--- START ---

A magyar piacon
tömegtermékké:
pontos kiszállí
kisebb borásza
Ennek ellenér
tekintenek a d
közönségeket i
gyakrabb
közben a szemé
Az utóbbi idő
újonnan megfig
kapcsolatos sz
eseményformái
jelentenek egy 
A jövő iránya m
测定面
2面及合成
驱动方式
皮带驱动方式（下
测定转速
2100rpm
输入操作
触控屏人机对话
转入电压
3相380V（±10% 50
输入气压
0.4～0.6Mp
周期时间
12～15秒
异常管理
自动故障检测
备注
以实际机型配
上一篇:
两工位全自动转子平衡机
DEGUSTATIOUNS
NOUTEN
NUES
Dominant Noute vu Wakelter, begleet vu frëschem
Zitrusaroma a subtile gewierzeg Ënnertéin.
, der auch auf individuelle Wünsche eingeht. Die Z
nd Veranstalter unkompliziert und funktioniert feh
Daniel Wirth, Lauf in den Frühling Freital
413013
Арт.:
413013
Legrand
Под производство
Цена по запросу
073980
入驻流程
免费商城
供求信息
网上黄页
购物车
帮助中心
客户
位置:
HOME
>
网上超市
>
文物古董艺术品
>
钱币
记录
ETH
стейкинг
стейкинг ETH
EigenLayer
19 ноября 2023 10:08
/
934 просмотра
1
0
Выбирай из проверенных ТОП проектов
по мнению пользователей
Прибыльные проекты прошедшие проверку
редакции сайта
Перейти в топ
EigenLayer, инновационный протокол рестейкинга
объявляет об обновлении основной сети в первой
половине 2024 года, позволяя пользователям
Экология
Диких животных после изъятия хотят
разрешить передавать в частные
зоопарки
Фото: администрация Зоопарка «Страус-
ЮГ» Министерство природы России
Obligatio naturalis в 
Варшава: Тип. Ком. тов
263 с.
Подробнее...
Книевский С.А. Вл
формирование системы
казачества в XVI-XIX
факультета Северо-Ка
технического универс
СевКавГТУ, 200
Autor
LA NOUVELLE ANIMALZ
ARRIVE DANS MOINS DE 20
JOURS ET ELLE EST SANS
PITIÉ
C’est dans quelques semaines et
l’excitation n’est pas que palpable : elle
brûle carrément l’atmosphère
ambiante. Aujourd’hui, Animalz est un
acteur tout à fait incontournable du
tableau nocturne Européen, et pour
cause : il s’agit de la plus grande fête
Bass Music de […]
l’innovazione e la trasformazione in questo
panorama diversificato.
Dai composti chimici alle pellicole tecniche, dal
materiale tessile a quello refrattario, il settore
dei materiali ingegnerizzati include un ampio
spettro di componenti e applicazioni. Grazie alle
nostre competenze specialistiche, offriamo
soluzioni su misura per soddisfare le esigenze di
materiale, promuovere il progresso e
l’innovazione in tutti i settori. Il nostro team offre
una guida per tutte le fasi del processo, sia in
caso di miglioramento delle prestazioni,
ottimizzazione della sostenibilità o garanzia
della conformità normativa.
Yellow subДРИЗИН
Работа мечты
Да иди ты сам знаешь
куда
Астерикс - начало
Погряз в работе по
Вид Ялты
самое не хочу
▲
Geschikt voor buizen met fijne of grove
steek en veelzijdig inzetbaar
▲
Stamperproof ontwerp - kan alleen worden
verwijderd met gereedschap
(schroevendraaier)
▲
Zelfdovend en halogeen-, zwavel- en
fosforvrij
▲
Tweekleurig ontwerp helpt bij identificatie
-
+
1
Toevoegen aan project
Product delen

--- END ---

WHAT THE TASK REQUIRES - Every entry is to be transcribed exactly as it stands.

ANSWER SPACE -
A magyar piacon
tömegtermékké:
pontos kiszállí
kisebb borásza
Ennek ellenér
tekintenek a d
közönségeket i
gyakrabb
közben a szemé
Az utóbbi idő
újonnan megfig
kapcsolatos sz
eseményformái
jelentenek egy 
A jövő iránya m
测定面
2面及合成
驱动方式
皮带驱动方式（下
测定转速
2100rpm
输入操作
触控屏人机对话
转入电压
3相380V（±10% 50
输入气压
0.4～0.6Mp
周期时间
12～15秒
异常管理
自动故障检测
备注
以实际机型配
上一篇:
两工位全自动转子平衡机
DEGUSTATIOUNS
NOUTEN
NUES
Dominant Noute vu Wakelter, begleet vu frëschem
Zitrusaroma a subtile gewierzeg Ënnertéin.
, der auch auf individuelle Wünsche eingeht. Die Z
nd Veranstalter unkompliziert und funktioniert feh
Daniel Wirth, Lauf in den Frühling Freital
413013
Арт.:
413013
Legrand
Под производство
Цена по запросу
073980
入驻流程
免费商城
供求信息
网上黄页
购物车
帮助中心
客户
位置:
HOME
>
网上超市
>
文物古董艺术品
>
钱币
记录
ETH
стейкинг
стейкинг ETH
EigenLayer
19 ноября 2023 10:08
/
934 просмотра
1
0
Выбирай из проверенных ТОП проектов
по мнению пользователей
Прибыльные проекты прошедшие проверку
редакции сайта
Перейти в топ
EigenLayer, инновационный протокол рестейкинга
объявляет об обновлении основной сети в первой
половине 2024 года, позволяя пользователям
Экология
Диких животных после изъятия хотят
разрешить передавать в частные
зоопарки
Фото: администрация Зоопарка «Страус-
ЮГ» Министерство природы России
Obligatio naturalis в 
Варшава: Тип. Ком. тов
263 с.
Подробнее...
Книевский С.А. Вл
формирование системы
казачества в XVI-XIX
факультета Северо-Ка
технического универс
СевКавГТУ, 200
Autor
LA NOUVELLE ANIMALZ
ARRIVE DANS MOINS DE 20
JOURS ET ELLE EST SANS
PITIÉ
C’est dans quelques semaines et
l’excitation n’est pas que palpable : elle
brûle carrément l’atmosphère
ambiante. Aujourd’hui, Animalz est un
acteur tout à fait incontournable du
tableau nocturne Européen, et pour
cause : il s’agit de la plus grande fête
Bass Music de […]
l’innovazione e la trasformazione in questo
panorama diversificato.
Dai composti chimici alle pellicole tecniche, dal
materiale tessile a quello refrattario, il settore
dei materiali ingegnerizzati include un ampio
spettro di componenti e applicazioni. Grazie alle
nostre competenze specialistiche, offriamo
soluzioni su misura per soddisfare le esigenze di
materiale, promuovere il progresso e
l’innovazione in tutti i settori. Il nostro team offre
una guida per tutte le fasi del processo, sia in
caso di miglioramento delle prestazioni,
ottimizzazione della sostenibilità o garanzia
della conformità normativa.
Yellow subДРИЗИН
Работа мечты
Да иди ты сам знаешь
куда
Астерикс - начало
Погряз в работе по
Вид Ялты
самое не хочу
▲
Geschikt voor buizen met fijne of grove
steek en veelzijdig inzetbaar
▲
Stamperproof ontwerp - kan alleen worden
verwijderd met gereedschap
(schroevendraaier)
▲
Zelfdovend en halogeen-, zwavel- en
fosforvrij
▲
Tweekleurig ontwerp helpt bij identificatie
-
+
1
Toevoegen aan project
Product delen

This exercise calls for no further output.